Hier matin, la formatrice qui nous avait expliqué qu’il ne fallait pas utiliser le terme “rappel”, Madame Tamia, a récidivé. D’abord, le terme de “TP” a été remplacé par “Activité expérimentale”. Peut-être parce qu’en faisant un TP, cela impliquerait qu’il faut travailler ? Je ne sais, ni ne souhaite vraiment savoir. Mais ça, c’est un détail, devant le véritable nœud de la chose.
J’ai appris qu’il ne fallait pas utiliser le mot “définition”. J’avais essayé, jusqu’alors, de réfréner mes remarques, de prendre sur moi ; cette fois-ci, je n’ai pas réussi à me contenir.
[…]M. Loutre — Allons, c’est quoi son problème à celui-là ? Mme Tamia — Pardon ? M. Loutre — Oui, quel est le problème ? On n’a pas le droit de poser des définitions en cours ? Mme Tamia — Ce qui gêne, c’est que la science n’est pas une leçon de mots. M. Loutre — D’accord, mais à un moment il faut bien partir de quelque part, les élèves ne peuvent pas deviner les choses à partir de rien. Mme Tamia — Ce qui est vraiment embêtant c’est le terme définition, en fait. Si on dit définition, ça fait référence à quoi ? Au dictionnaire. Et le dictionnaire définit des mots. En physique, on définit des concepts.  M. Loutre — …et donc ? Et d’ailleurs, qu’est-ce que vous appelez concept ? Mme Tamia — Un concept, ça a des caractéristiques, des propriétés. Par exemple, prenons un carré. Vous le définiriez comment ? Ensemble des stagiaires — …un polygone, en 2D… …quatre côtés égaux… …quatre angles droits… Mme Tamia — Exactement ! Et ça n’est pas ce que dira le dictionnaire. M. Loutre — J’ai un dictionnaire ici. “Carré : Surface plane qui a quatre côtés égaux et quatre angles droits.” Mme Tamia — … M. Loutre — … Mme Tamia — De tout façon, ce qui est important, c’est que les élèves prennent du recul et sachent relier les choses entre elles. […]
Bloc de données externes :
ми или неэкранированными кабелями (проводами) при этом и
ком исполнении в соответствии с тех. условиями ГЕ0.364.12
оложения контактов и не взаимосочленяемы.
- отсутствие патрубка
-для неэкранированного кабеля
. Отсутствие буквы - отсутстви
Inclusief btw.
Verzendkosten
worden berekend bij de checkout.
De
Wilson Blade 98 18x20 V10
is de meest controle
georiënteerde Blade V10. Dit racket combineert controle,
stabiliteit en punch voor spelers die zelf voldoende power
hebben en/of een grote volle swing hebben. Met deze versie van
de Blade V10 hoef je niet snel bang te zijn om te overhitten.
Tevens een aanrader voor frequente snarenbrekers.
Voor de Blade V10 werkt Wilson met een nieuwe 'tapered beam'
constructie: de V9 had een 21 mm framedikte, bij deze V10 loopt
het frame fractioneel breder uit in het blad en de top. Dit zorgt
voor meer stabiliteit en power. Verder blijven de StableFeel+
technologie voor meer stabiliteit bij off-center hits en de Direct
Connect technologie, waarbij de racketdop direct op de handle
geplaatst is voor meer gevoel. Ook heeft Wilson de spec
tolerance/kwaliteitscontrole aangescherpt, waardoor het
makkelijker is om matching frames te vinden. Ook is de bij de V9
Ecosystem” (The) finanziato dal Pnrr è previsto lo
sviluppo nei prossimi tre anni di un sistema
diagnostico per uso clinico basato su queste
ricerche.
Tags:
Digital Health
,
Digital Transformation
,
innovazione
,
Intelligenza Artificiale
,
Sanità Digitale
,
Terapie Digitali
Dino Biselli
À la suite de cette édifiante conversation, je restai comme frappé par la foudre. Une arnaque. A fraud. Comme une perte de temps, de moyens, d’efficacité. Malgré tout, je crois comprendre ce que Madame Tamia pense — et, soit dit en passant, elle croit à ce qu’elle tente de nous enseigner, de nous inculquer, et je pense que c’est positif. Mais même si j’arrive à concevoir pourquoi elle tient ce discours, j’ai quelque part la même impression que pour l’histoire des rappels. À un moment où à un autre, il faut définir les choses, les expliquer. Certaines choses, en dépit du vœu pieux que “les sciences ne sont pas une leçon de mots”, ne seront peut-être que des éléments de vocabulaire : on dit abscisse et ordonnée, et non horizontale et verticale, et encore moins axe tout plat et axe qui monte. Sont-ce des concepts ? Probablement. Mais n’en sont-ce pas moins des mots ? Bien sûr que si. Faut-il les définir ? Absolument.
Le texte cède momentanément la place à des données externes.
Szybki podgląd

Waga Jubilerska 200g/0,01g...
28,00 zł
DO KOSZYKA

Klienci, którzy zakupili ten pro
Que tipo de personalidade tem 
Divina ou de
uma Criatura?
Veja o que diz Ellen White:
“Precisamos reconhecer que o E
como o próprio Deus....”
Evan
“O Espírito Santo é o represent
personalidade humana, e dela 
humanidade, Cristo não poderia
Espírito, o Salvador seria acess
Les concepts, aux dernières nouvelles, sont formalisés, c’est-à-dire prennent forme, par le biais de signes. Dans le cadre du langage, ce sont des mots. Et par ailleurs, la distinction ne sera pas faite par les élèves. Du moment que le cours présente des phrases telles que “Un carré est un polygone qui a quatre côtés égaux et quatre angles droits”, que l’on fasse dans le détail (famille des parallélogrammes, boule unité pour la norme infinie…) ou pas, c’est une définition, et les élèves, pour l’apprendre, vont bien se rendre compte que c’est une définition. Entre la novlangue et l’absurdité de la chose, je ne sais pas bien si je dois plutôt me réfugier du côté d’Orwell ou de celui de Beckett. 
L’après-midi, ainsi que ce matin même, un autre formateur, Monsieur Octodon, nous fait cours. Dès le début, il nous a indiqué que nous étions collègues, que nous pouvions le tutoyer, que nous étions entre pairs. Il est cependant primus inter pares : ce sera en effet bien lui qui notera écrits et oraux de son unité d’enseignement. C’est donc tout à fait naturellement que je le voussoierai au long de cette année : je ne tutoie que mes vrais collègues.
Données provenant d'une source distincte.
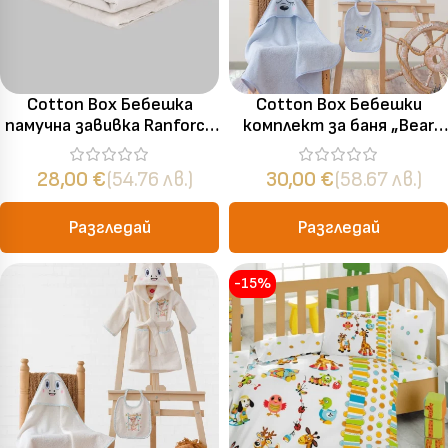
Cotton Box Бебешка
Cotton Box Бебешки
памучна завивка Ranforce
комплект за баня „Bear
Krem – 95×145 см
Mavi“ 100% памук – 3
части
28,00
€
(54.76 лв.)
30,00
€
(58.67 лв.)
Разгледай
Разгледай
-15%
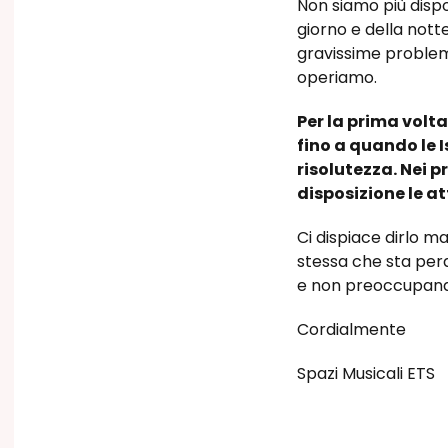
Non siamo più dispos
giorno e della notte
gravissime problema
operiamo.
Per la prima volt
fino a quando le 
risolutezza. Nei 
disposizione le a
Ci dispiace dirlo m
stessa che sta per
e non preoccupandos
Cordialmente
Spazi Musicali ETS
J’ai quelques impressions dérangeantes, dans les cours de Monsieur Octodon. Déjà, il part du principe que nous avons tous suivi les (comprendre “ses”) cours l’année précédente. Ce n’est pas le cas. Ce n’est pas non plus de son fait, bien sûr ; mais il semble surpris par certaines questions, et se trouve à la limite de la condescendance quand certains d’entre nous lui indiquons que nous ignorons tel ou tel autre terme. D’autre part, je trouve que certains aspects sont proches de la malhonnêteté didactique. Les exemples sont uniquement ceux qui l’arrangent, et il fausse et biaise notre discours en le rapportant pour qu’il aille dans son sens. Le tout avec une xyloglossie à faire frémir les plus aguerris des sénateurs : “Je ne conçois pas une évaluation : je la critérise. C’est de l’éclaircissement des consignes, ce qui s’appelle de l’étayage.”. Soit. Au moins, il fait des rappels et pose des définitions. 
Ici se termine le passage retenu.